▶ WHAT THE TASK ASKS: For the word "January", copy every line of the material that includes it.

▶ DATA TO PROCESS:
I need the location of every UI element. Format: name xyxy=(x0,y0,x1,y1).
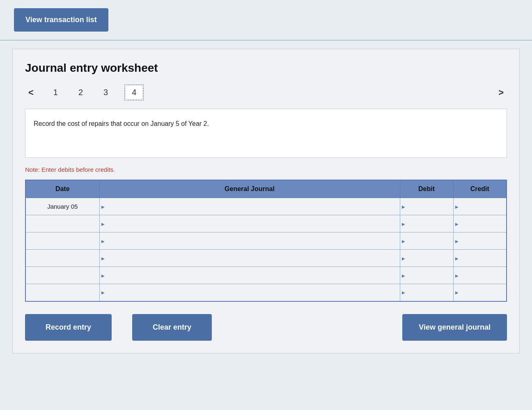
debit-input-4[interactable] xyxy=(400,267,453,284)
journal-input-3[interactable] xyxy=(100,250,400,266)
view-transaction-button[interactable]: View transaction list xyxy=(14,8,108,32)
table-row xyxy=(25,250,507,267)
credit-cell-1[interactable] xyxy=(453,215,507,232)
journal-cell-1[interactable] xyxy=(99,215,400,232)
credit-cell-0[interactable] xyxy=(453,198,507,215)
top-bar: View transaction list xyxy=(0,0,532,41)
journal-input-4[interactable] xyxy=(100,267,400,284)
page-3-button[interactable]: 3 xyxy=(99,85,112,100)
instruction-text: Record the cost of repairs that occur on… xyxy=(34,120,209,127)
credit-input-5[interactable] xyxy=(454,284,507,301)
debit-input-2[interactable] xyxy=(400,232,453,249)
journal-cell-5[interactable] xyxy=(99,284,400,301)
header-credit: Credit xyxy=(453,180,507,198)
table-row xyxy=(25,215,507,232)
credit-input-3[interactable] xyxy=(454,250,507,266)
journal-cell-2[interactable] xyxy=(99,232,400,250)
main-container: Journal entry worksheet < 1 2 3 4 > Reco… xyxy=(12,49,520,353)
table-row xyxy=(25,284,507,301)
page-2-button[interactable]: 2 xyxy=(74,85,87,100)
note-text: Note: Enter debits before credits. xyxy=(25,166,507,173)
debit-cell-3[interactable] xyxy=(400,250,453,267)
button-row: Record entry Clear entry View general jo… xyxy=(25,314,507,341)
table-row xyxy=(25,232,507,250)
table-header-row: Date General Journal Debit Credit xyxy=(25,180,507,198)
clear-entry-button[interactable]: Clear entry xyxy=(132,314,212,341)
date-cell-2 xyxy=(25,232,99,250)
record-entry-button[interactable]: Record entry xyxy=(25,314,112,341)
next-page-button[interactable]: > xyxy=(495,86,507,100)
debit-cell-0[interactable] xyxy=(400,198,453,215)
credit-cell-2[interactable] xyxy=(453,232,507,250)
date-cell-4 xyxy=(25,267,99,284)
date-cell-1 xyxy=(25,215,99,232)
prev-page-button[interactable]: < xyxy=(25,86,37,100)
journal-cell-3[interactable] xyxy=(99,250,400,267)
credit-input-1[interactable] xyxy=(454,215,507,232)
table-row xyxy=(25,267,507,284)
credit-cell-4[interactable] xyxy=(453,267,507,284)
credit-input-2[interactable] xyxy=(454,232,507,249)
debit-cell-5[interactable] xyxy=(400,284,453,301)
debit-cell-4[interactable] xyxy=(400,267,453,284)
worksheet-title: Journal entry worksheet xyxy=(25,61,507,75)
journal-input-0[interactable] xyxy=(100,198,400,215)
credit-cell-5[interactable] xyxy=(453,284,507,301)
journal-input-5[interactable] xyxy=(100,284,400,301)
credit-cell-3[interactable] xyxy=(453,250,507,267)
page-4-button[interactable]: 4 xyxy=(124,84,144,100)
credit-input-4[interactable] xyxy=(454,267,507,284)
debit-input-1[interactable] xyxy=(400,215,453,232)
credit-input-0[interactable] xyxy=(454,198,507,215)
journal-table: Date General Journal Debit Credit Januar… xyxy=(25,180,507,302)
navigation-row: < 1 2 3 4 > xyxy=(25,84,507,100)
page-1-button[interactable]: 1 xyxy=(49,85,62,100)
date-cell-3 xyxy=(25,250,99,267)
header-debit: Debit xyxy=(400,180,453,198)
view-general-journal-button[interactable]: View general journal xyxy=(402,314,507,341)
debit-input-3[interactable] xyxy=(400,250,453,266)
header-general-journal: General Journal xyxy=(99,180,400,198)
date-cell-0: January 05 xyxy=(25,198,99,215)
journal-input-2[interactable] xyxy=(100,232,400,249)
debit-input-5[interactable] xyxy=(400,284,453,301)
debit-input-0[interactable] xyxy=(400,198,453,215)
journal-input-1[interactable] xyxy=(100,215,400,232)
instruction-box: Record the cost of repairs that occur on… xyxy=(25,109,507,158)
journal-cell-0[interactable] xyxy=(99,198,400,215)
date-cell-5 xyxy=(25,284,99,301)
debit-cell-2[interactable] xyxy=(400,232,453,250)
journal-cell-4[interactable] xyxy=(99,267,400,284)
header-date: Date xyxy=(25,180,99,198)
debit-cell-1[interactable] xyxy=(400,215,453,232)
table-row: January 05 xyxy=(25,198,507,215)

▶ FINAL ANSWER:
date-cell-0: January 05 xyxy=(25,198,99,215)
table-row: January 05 xyxy=(25,198,507,215)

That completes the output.